Likewise then with the dinosaurs concludes Bakker:

"The Late Cretaceous world contained all the prerequisites for this kind of disaster. The shallow oceans drained off and a series of extinctions ran through the saltwater world. A monumental immigration of Asian dinosaurs streamed into North America, while an equally grand migration of North American fauna moved into Asia. In ever region touched by this global intermixture, disasters large and small would occur. A foreign predator might suddenly thrive unchecked, slaughtering virtually defenseless prey as its populations multiplied beyond anything possible in its home habitat. But then the predator might suddenly disappear, victim of a disease for which it had no immunity. As species intermixed from all corners of the globe, the result could only have been global biogeographical chaos." (443)

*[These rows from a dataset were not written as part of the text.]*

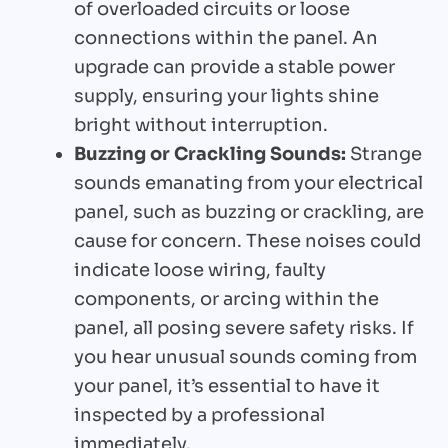
of overloaded circuits or loose
connections within the panel. An
upgrade can provide a stable power
supply, ensuring your lights shine
bright without interruption.
Buzzing or Crackling Sounds:
Strange
sounds emanating from your electrical
panel, such as buzzing or crackling, are
cause for concern. These noises could
indicate loose wiring, faulty
components, or arcing within the
panel, all posing severe safety risks. If
you hear unusual sounds coming from
your panel, it’s essential to have it
inspected by a professional
immediately.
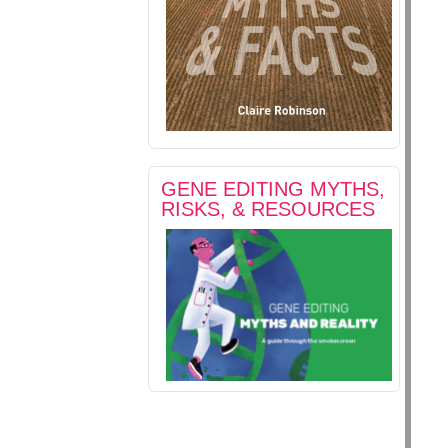
GENE EDITING MYTHS,
RISKS, & RESOURCES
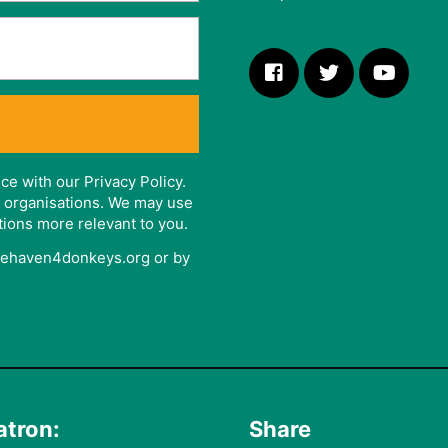
ce with our Privacy Policy.
er organisations. We may use
tions more relevant to you.
afehaven4donkeys.org or by
atron:
Share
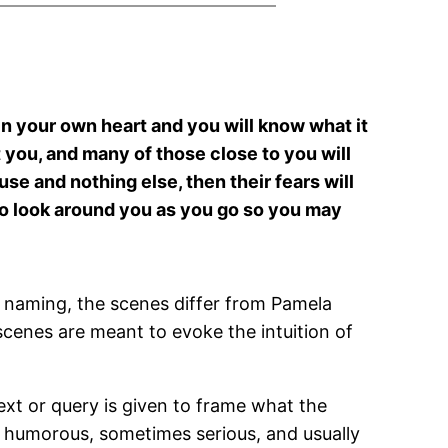
hin your own heart and you will know what it
t you, and many of those close to you will
ause and nothing else, then their fears will
 to look around you as you go so you may
 naming, the scenes differ from Pamela
 scenes are meant to evoke the intuition of
ext or query is given to frame what the
s humorous, sometimes serious, and usually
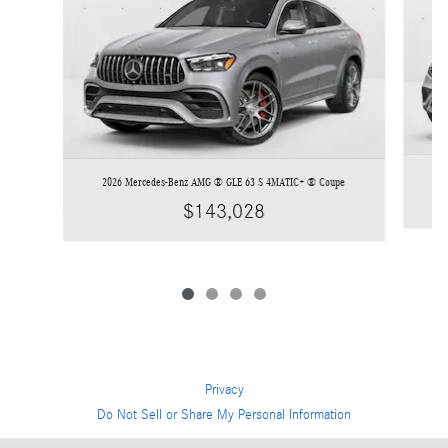
2026 Mercedes-Benz AMG ® GLE 63 S 4MATIC+ ® Coupe
$143,028
Privacy
Do Not Sell or Share My Personal Information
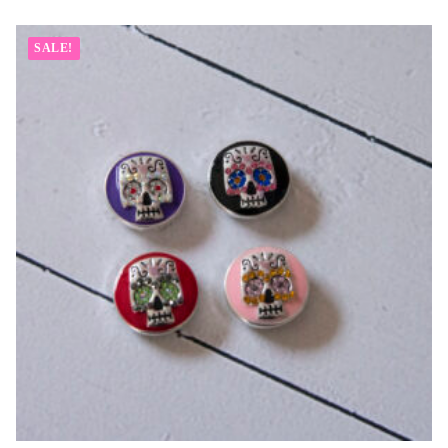
SALE!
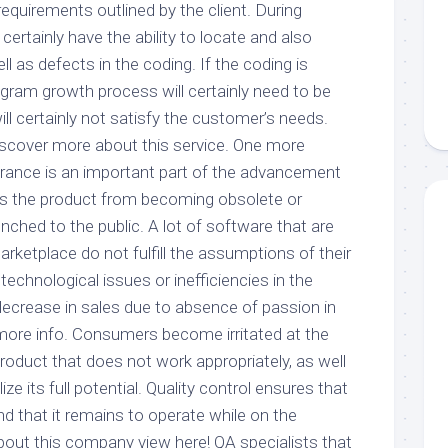
requirements outlined by the client. During
 certainly have the ability to locate and also
 as defects in the coding. If the coding is
gram growth process will certainly need to be
ill certainly not satisfy the customer’s needs.
discover more about this service. One more
rance is an important part of the advancement
ops the product from becoming obsolete or
aunched to the public. A lot of software that are
arketplace do not fulfill the assumptions of their
o technological issues or inefficiencies in the
decrease in sales due to absence of passion in
 more info. Consumers become irritated at the
roduct that does not work appropriately, as well
ize its full potential. Quality control ensures that
and that it remains to operate while on the
out this company view here! QA specialists that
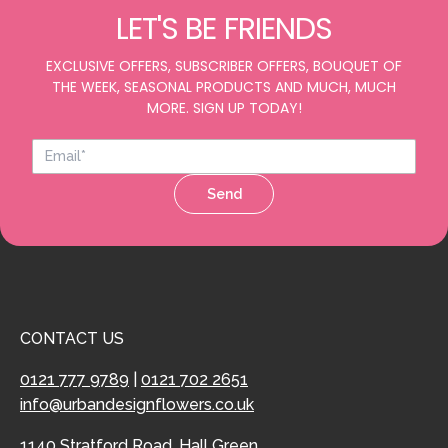
LET'S BE FRIENDS
EXCLUSIVE OFFERS, SUBSCRIBER OFFERS, BOUQUET OF
THE WEEK, SEASONAL PRODUCTS AND MUCH, MUCH
MORE. SIGN UP TODAY!
Send
CONTACT US
0121 777 9789
|
0121 702 2651
info@urbandesignflowers.co.uk
1140 Stratford Road, Hall Green,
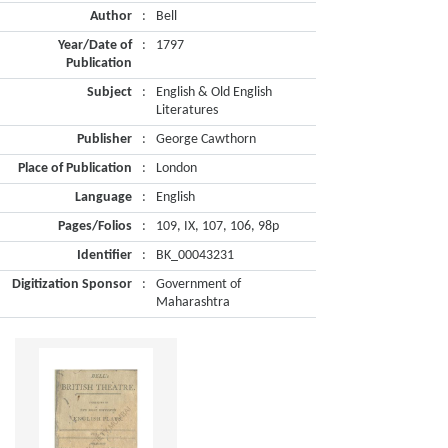
Author
:
Bell
Year/Date of
:
1797
Publication
Subject
:
English & Old English
Literatures
Publisher
:
George Cawthorn
Place of Publication
:
London
Language
:
English
Pages/Folios
:
109, IX, 107, 106, 98p
Identifier
:
BK_00043231
Digitization Sponsor
:
Government of
Maharashtra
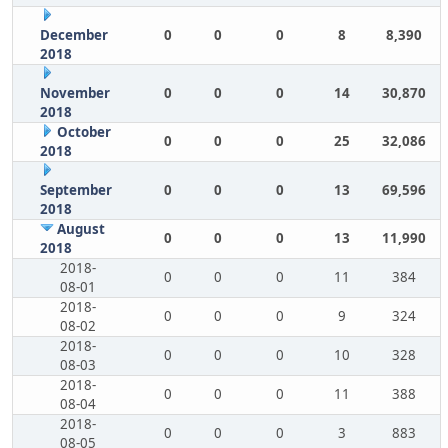
December
0
0
0
8
8,390
2018
November
0
0
0
14
30,870
2018
October
0
0
0
25
32,086
2018
September
0
0
0
13
69,596
2018
August
0
0
0
13
11,990
2018
2018-
0
0
0
11
384
08-01
2018-
0
0
0
9
324
08-02
2018-
0
0
0
10
328
08-03
2018-
0
0
0
11
388
08-04
2018-
0
0
0
3
883
08-05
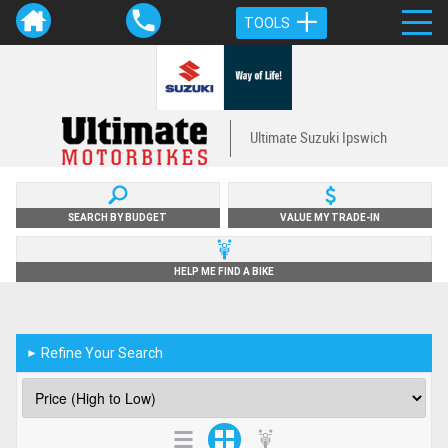
TOOLS
Ultimate Suzuki Ipswich
SEARCH BY BUDGET
VALUE MY TRADE-IN
HELP ME FIND A BIKE
Refine Your Search
►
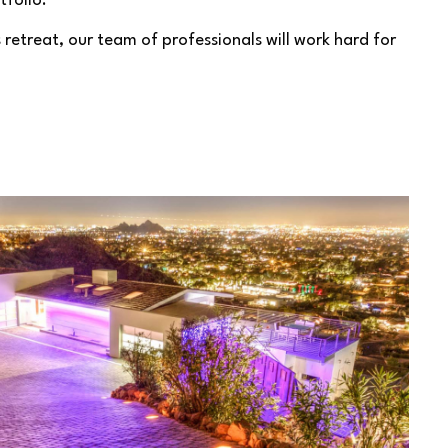
tfolio.
retreat, our team of professionals will work hard for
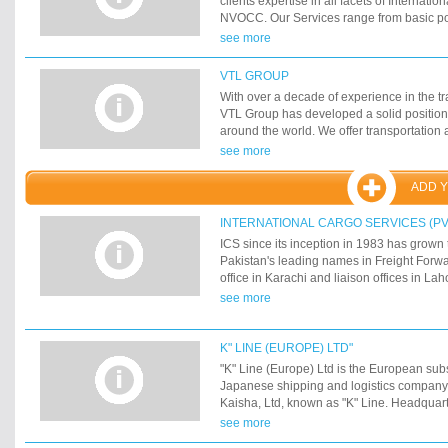
clients expertise in all facets of Internation
NVOCC. Our Services range from basic poi
transportation to complex end-to-end integr
see more
Shipping Services (P) Ltd. began its journ
Kathmandu (Nepal) under the name of At
VTL GROUP
to our best services we have been receivi
With over a decade of experience in the tr
Company Award from the Prime Minister of
VTL Group has developed a solid position
years. Atlas Shipping Services also opene
around the world. We offer transportation 
in 1993 and has been growing ever since
services from continent to continent with 
see more
a Pan India presence with 21 offices cover
quality and comprehensive services, moder
in India.
of the art rolling stock. VTL offers more th
ADD 
from A to B.?
INTERNATIONAL CARGO SERVICES (PVT
ICS since its inception in 1983 has grown
Pakistan's leading names in Freight Forw
office in Karachi and liaison offices in La
Sialkot we are well prepared to handle an
see more
where in the world. We have a steadily ex
around the world. This achievement speak
proven track record of timely, cost effectiv
K" LINE (EUROPE) LTD"
Sea Shipments.
"K" Line (Europe) Ltd is the European subs
Japanese shipping and logistics company
Kaisha, Ltd, known as "K" Line. Headquar
"K" Line (Europe) Ltd is responsible for al
see more
activities in Europe, the Mediterranean and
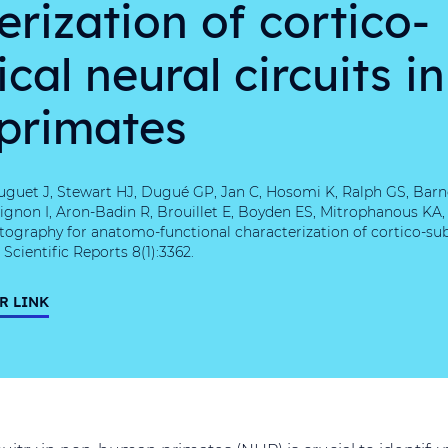
erization of cortico-
cal neural circuits i
primates
guet J, Stewart HJ, Dugué GP, Jan C, Hosomi K, Ralph GS, Barn
ignon I, Aron-Badin R, Brouillet E, Boyden ES, Mitrophanous KA, 
tography for anatomo-functional characterization of cortico-subc
cientific Reports 8(1):3362.
R LINK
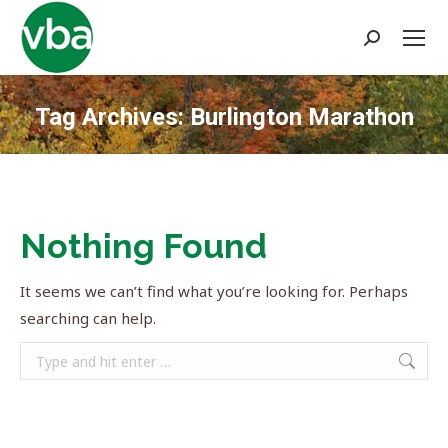
Search:
Tag Archives:
Burlington Marathon
You are here:
Nothing Found
It seems we can’t find what you’re looking for. Perhaps
searching can help.
Search:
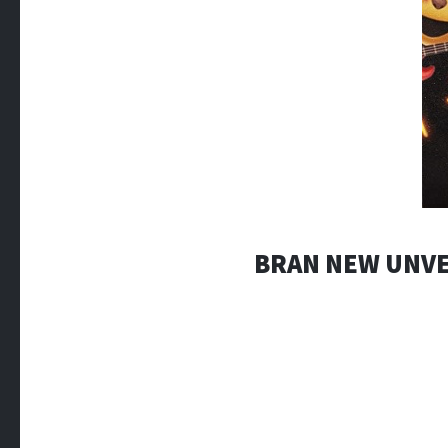
BRAN NEW UNVE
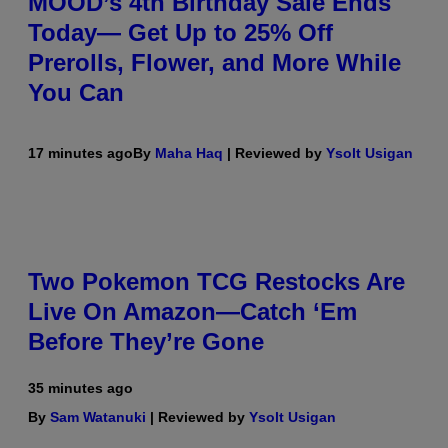
MOOD’s 4th Birthday Sale Ends
Today— Get Up to 25% Off
Prerolls, Flower, and More While
You Can
17 minutes ago
By
Maha Haq
| Reviewed by
Ysolt Usigan
Two Pokemon TCG Restocks Are
Live On Amazon—Catch ‘Em
Before They’re Gone
35 minutes ago
By
Sam Watanuki
| Reviewed by
Ysolt Usigan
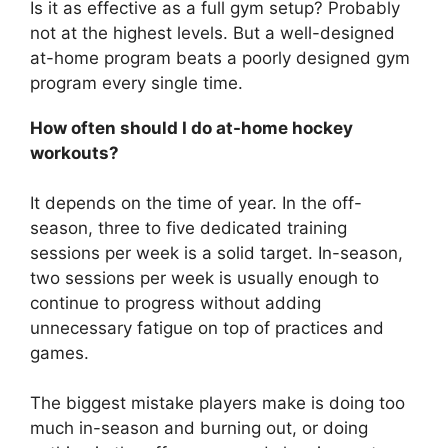
Is it as effective as a full gym setup? Probably
not at the highest levels. But a well-designed
at-home program beats a poorly designed gym
program every single time.
How often should I do at-home hockey
workouts?
It depends on the time of year. In the off-
season, three to five dedicated training
sessions per week is a solid target. In-season,
two sessions per week is usually enough to
continue to progress without adding
unnecessary fatigue on top of practices and
games.
The biggest mistake players make is doing too
much in-season and burning out, or doing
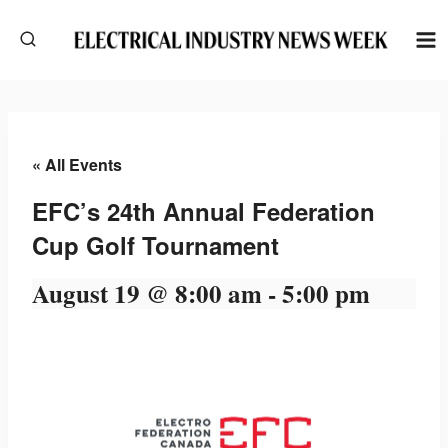
Skip
to
content
« All Events
EFC’s 24th Annual Federation
Cup Golf Tournament
August 19 @ 8:00 am
-
5:00 pm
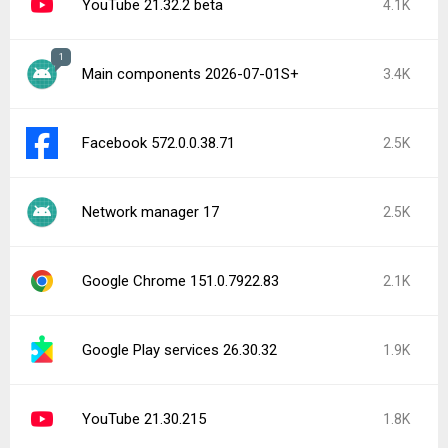
YouTube 21.32.2 beta
4.1K
1
Main components 2026-07-01S+
3.4K
Facebook 572.0.0.38.71
2.5K
Network manager 17
2.5K
Google Chrome 151.0.7922.83
2.1K
Google Play services 26.30.32
1.9K
YouTube 21.30.215
1.8K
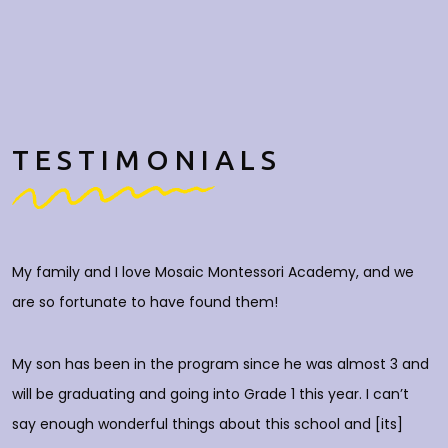
TESTIMONIALS
My family and I love Mosaic Montessori Academy, and we
M
are so fortunate to have found them!
h
O
c
My son has been in the program since he was almost 3 and
a
will be graduating and going into Grade 1 this year. I can’t
do
say enough wonderful things about this school and [its]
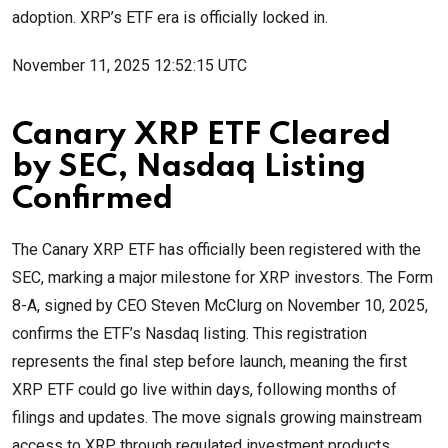
adoption. XRP’s ETF era is officially locked in.
November 11, 2025 12:52:15 UTC
Canary XRP ETF Cleared
by SEC, Nasdaq Listing
Confirmed
The Canary XRP ETF has officially been registered with the
SEC, marking a major milestone for XRP investors. The Form
8-A, signed by CEO Steven McClurg on November 10, 2025,
confirms the ETF’s Nasdaq listing. This registration
represents the final step before launch, meaning the first
XRP ETF could go live within days, following months of
filings and updates. The move signals growing mainstream
access to XRP through regulated investment products.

(Note: this intermixing depends on the majority of dinosaurs being warm blooded; cold blooded animals would be unable to travel long distances.)

So to recap, Bakker's position on the extinction of most of the dinosaurs runs as follows:

1.) The fossil record indicates that millions of years before the end of the Cretaceous many dinosaurs species were declining, a few actually becoming extinct. An asteroid impact at the end of the Cretaceous cannot fully account for this data.

2.) In the latter part of the Cretaceous the shallow seas began to drain off the continents causing the extinction of major sea animals as well as opening up massive new areas of land travel.

3.) The resulted intermixing of new species of dinosaurs introduced various agents of extinction such as new germs, parasites, bacteria, etc, and other ecological changes that eventually killed off many of the dinosaurs.

4.) The remaining few species of dinosaurs (excepting a few) may have finally been killed by the impact of a heavenly body of some kind at the end of the Cretaceous.

I for one find Bakker's thesis very persuasive. However, while most of what Bakker put forward in this book has since become part of mainstream paleontology, his views on dinosaur extinction has, to my knowledge at least, yet to be wholly accepted. I suspect this is because Bakker's explanation is so mundane. Most dinosaurs died out because they mixed with other, previously, isolated species of dinosaurs?!  In other words, Bakker's explanation fails to dazzle us like the traditional view that most of the dinosaurs were killed off in one fell swoop by a gigantic asteroid. We prefer big, amazing explanations for things, especially mysteries. And for this reason I doubt many people will be convinced that most of the dinosaurs actually died off in a rather unexciting manner. Yet sometimes the truth, whether we like it or not, can be rather, well, banal.